Il Corriere della Sera, nella notte del terremoto, ha dato la notizia con notevole ritardo, indicando prima un terremoto in Molise (che non c’è mai stato) e poi segnalando come epicentro la città di Matriciana. La giornalista di RaiNews per una buona ora ha continuato a ripetere che il terremoto ha colpito duramente anche la città di Sperlonga (località marina sulla costa laziale), quando in realtà si trattava del borgo di Spelonga (in provincia di Ascoli Piceno).
Sbagliare è umano, ma fino ad un certo punto. Errori grossolani – certo – che hanno sollevato un vespaio di polemiche dopo qualche comprensibile allarmismo. Polemiche fuori luogo a poche ore dal dramma che comunque fanno un po’ riflettere sullo stato dell’informazione in Italia.
Stare di notte in redazione da soli o al massimo con un altro collega e ritrovarsi a gestire un mare di informazioni che piovono da agenzie ed enti, mentre il telefono squilla all’impazzata non è semplice.
Non è per tutti.
LUCIANO FONTANA, direttore del Corriere della Sera
I racconti, le storie e le immagini che arrivano dai borghi colpiti dal terremoto ci fanno sperare. C’è un’Italia piena di paura e di dolore che reagisce con orgoglio, forza e compostezza, che non si risparmia tra le macerie, che aiuta gli altri e si sente orgogliosamente parte di una comunità con la sua storia e i suoi valori. È un patrimonio immenso, che emerge in ogni situazione difficile. Non possiamo tradirlo. Dobbiamo darci tutti, subito, una missione per il Paese: mettere in sicurezza il nostro territorio. Case, ospedali, scuole, aziende, monumenti storici e chiese in quella lunghissima terra sismica che va, lungo la linea dell’Appennino, dal Nord al Sud dell’Italia.
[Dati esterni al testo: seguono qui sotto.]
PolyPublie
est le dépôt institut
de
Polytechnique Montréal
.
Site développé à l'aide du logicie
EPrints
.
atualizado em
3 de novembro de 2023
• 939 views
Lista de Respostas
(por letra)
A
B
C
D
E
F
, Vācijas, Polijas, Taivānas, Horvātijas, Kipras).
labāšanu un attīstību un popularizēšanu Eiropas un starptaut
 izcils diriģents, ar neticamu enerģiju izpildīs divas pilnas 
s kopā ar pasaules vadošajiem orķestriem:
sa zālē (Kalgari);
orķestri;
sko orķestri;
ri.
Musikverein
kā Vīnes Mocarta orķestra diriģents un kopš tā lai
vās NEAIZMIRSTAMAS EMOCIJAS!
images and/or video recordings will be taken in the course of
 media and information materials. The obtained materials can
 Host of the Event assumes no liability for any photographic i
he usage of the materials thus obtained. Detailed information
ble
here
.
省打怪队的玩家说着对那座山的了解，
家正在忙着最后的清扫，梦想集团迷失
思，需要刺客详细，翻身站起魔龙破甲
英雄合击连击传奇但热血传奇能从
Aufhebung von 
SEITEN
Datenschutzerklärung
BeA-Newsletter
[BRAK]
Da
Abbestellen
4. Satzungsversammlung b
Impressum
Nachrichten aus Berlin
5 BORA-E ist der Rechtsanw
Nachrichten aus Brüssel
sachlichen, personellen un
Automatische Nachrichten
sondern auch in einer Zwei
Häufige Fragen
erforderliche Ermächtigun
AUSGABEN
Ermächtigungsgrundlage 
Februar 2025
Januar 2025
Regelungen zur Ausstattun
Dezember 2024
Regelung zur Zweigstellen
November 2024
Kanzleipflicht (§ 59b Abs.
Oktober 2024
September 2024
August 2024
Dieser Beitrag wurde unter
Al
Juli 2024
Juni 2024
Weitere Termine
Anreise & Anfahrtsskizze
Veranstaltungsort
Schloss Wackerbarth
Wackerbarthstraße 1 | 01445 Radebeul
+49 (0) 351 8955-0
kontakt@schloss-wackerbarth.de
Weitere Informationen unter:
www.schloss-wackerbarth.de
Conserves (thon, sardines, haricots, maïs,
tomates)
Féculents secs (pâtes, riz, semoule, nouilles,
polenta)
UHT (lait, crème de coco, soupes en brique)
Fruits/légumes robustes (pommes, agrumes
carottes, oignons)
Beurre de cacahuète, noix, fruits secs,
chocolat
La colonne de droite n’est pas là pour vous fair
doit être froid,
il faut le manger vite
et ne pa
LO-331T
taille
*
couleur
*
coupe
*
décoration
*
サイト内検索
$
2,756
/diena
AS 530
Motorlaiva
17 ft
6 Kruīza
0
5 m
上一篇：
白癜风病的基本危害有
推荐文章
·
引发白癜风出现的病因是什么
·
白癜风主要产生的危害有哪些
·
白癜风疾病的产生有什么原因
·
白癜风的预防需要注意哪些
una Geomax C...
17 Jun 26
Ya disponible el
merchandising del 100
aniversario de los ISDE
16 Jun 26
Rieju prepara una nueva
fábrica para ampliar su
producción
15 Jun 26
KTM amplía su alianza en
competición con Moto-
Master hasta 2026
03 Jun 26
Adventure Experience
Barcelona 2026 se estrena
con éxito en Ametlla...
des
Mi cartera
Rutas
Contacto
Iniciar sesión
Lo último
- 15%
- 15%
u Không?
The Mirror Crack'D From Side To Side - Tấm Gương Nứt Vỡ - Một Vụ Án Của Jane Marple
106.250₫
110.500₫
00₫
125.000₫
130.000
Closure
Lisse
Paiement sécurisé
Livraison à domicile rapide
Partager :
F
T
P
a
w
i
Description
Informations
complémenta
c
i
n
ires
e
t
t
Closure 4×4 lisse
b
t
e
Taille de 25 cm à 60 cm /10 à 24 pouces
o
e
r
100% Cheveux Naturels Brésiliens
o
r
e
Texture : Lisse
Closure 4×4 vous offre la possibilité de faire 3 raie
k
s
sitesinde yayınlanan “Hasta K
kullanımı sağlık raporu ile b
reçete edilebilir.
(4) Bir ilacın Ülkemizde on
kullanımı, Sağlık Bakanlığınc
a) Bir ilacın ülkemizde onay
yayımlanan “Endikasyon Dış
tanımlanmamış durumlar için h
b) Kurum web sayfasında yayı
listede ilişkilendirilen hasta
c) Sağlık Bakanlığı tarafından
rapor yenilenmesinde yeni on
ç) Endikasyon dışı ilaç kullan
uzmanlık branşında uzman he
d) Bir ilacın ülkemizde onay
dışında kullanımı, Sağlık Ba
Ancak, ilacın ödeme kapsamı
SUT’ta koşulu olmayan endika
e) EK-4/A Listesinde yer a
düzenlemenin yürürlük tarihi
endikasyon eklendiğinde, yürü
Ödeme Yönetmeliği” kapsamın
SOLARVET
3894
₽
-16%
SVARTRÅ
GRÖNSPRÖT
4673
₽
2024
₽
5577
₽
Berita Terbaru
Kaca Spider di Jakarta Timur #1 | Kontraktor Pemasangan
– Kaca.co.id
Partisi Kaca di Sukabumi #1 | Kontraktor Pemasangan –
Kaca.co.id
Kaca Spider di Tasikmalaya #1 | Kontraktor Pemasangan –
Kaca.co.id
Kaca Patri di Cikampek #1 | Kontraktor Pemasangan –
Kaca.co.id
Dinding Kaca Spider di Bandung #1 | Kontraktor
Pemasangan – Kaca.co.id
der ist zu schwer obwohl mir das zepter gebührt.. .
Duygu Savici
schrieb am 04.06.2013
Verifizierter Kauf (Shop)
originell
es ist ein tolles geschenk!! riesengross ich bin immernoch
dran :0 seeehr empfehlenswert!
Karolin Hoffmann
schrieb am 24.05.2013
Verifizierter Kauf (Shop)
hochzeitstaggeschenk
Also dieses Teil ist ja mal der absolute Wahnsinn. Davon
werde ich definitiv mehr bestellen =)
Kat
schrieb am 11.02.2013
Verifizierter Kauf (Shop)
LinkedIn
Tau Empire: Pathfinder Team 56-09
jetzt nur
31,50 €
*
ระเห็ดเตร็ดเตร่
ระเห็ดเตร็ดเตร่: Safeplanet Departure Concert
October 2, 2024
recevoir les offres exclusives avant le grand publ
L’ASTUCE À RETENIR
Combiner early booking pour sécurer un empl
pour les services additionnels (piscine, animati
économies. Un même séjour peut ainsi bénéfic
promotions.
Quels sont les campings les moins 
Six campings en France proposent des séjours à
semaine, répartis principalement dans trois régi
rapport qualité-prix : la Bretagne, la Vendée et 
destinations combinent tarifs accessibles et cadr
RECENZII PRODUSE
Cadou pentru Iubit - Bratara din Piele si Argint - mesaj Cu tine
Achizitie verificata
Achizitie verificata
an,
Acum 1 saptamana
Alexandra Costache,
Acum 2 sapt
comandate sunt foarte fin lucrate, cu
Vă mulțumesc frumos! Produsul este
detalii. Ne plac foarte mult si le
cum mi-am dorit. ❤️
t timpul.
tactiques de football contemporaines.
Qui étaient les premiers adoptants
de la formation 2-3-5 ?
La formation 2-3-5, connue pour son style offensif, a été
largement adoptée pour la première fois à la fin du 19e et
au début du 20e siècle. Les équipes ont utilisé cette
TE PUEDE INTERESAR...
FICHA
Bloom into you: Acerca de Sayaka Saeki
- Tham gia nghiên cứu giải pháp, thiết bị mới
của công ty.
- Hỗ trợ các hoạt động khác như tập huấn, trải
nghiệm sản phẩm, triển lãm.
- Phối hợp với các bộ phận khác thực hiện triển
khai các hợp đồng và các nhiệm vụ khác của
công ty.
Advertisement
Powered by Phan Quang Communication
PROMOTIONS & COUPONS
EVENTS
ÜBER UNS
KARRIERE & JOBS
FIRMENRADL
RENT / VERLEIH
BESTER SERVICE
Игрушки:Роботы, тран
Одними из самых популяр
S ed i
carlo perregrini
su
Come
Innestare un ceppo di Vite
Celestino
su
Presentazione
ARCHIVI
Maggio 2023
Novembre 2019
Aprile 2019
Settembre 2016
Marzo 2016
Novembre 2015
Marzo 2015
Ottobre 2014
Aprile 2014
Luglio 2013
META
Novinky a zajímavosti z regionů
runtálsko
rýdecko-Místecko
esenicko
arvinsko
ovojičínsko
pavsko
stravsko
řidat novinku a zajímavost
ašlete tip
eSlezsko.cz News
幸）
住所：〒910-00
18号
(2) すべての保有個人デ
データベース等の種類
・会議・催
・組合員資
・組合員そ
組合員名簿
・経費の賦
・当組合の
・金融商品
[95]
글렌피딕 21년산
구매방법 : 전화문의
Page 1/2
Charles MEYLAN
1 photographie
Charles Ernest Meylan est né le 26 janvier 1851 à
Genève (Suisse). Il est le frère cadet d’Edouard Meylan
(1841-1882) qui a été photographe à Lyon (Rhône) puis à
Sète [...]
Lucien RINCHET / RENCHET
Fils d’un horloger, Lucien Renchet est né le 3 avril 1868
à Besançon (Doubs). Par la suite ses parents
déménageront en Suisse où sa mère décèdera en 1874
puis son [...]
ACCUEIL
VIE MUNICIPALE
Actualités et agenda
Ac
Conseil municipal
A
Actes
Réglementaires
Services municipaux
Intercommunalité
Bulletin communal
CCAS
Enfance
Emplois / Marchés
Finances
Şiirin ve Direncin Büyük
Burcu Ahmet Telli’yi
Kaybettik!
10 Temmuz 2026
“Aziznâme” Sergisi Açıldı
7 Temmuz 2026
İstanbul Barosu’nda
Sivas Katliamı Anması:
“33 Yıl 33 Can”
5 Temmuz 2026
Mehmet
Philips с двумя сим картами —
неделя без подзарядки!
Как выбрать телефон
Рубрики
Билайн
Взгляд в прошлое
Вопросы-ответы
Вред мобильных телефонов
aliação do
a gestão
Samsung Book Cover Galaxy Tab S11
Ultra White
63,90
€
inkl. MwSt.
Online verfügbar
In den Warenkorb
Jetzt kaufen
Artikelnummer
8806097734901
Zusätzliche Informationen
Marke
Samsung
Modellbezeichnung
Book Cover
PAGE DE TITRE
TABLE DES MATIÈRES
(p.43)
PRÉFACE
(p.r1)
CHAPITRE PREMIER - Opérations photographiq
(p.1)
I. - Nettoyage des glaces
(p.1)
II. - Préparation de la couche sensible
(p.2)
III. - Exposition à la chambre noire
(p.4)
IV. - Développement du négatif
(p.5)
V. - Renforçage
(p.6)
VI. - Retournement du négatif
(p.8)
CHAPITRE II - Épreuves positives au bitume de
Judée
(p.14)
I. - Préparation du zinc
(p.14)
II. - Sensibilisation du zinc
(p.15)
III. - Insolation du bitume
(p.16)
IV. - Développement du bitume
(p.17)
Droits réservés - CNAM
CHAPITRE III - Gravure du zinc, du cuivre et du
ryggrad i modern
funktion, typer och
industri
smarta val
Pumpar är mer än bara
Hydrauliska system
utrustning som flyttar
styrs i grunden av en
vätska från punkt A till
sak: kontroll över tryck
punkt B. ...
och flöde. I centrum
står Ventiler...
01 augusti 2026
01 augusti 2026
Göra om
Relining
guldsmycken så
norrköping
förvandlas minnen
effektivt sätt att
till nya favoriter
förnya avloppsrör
È una missione per il governo, prima di tutto,ma riguarda anche imprenditori, sindacati, associazioni e ognuno di noi individualmente. Abbiamo pagato nella nostra storia un prezzo enorme, in termini di vite umane e di danni economici, alla fragilità del territorio e all’incapacità come sistema di contenere gli effetti delle catastrofi naturali.
Ieri Lorenzo Salvia ha raccontato che sette terremoti, dal Belice all’Emilia, sono costati 121 miliardi per la ricostruzione. E fuori da questi calcoli restano le attività che si sono interrotte, le certezze svanite di progettare con serenità il proprio lavoro, lo spopolamento di centri storici bellissimi.
Fino a quel velo impalpabile di dolore e di precarietà che avvolge per sempre le famiglie che sono sopravvissute alle tragedie. Un piano straordinario per rendere finalmente sicuri tutti gli edifici pubblici e utilizzare le tecniche più moderne per far resistere alle scosse le case antiche richiede lo stesso desiderio di riscatto, di fiducia nel futuro che abbiamo avuto nell’Italia del dopoguerra.
GIUSEPPE SAIEVA, procuratore capo di Rieti,
“No, quanto accaduto non può essere considerato solo frutto della fatalità. L’esperienza e la logica ci dicono che, ad Amatrice, le faglie hanno fatto tragicamente il loro lavoro. E questo si chiama destino. Ma se gli edifici fossero stati costruiti come in Giappone, non sarebbero crollati”.
“Per portare la mia solidarietà, all’ingresso del paese ho visto una villa schiacciata sotto un’enorme tettoia di cemento armato”. “Poco lontano c’era anche un palazzo di tre piani che aveva tutti i tramezzi crollati. Devo pensare che sia stato costruito al risparmio, utilizzando più sabbia che cemento. Cose che accerteremo a tempo debito. Se emergeranno responsabilità e omissioni, saranno perseguite. E chi ha sbagliato, pagherà”.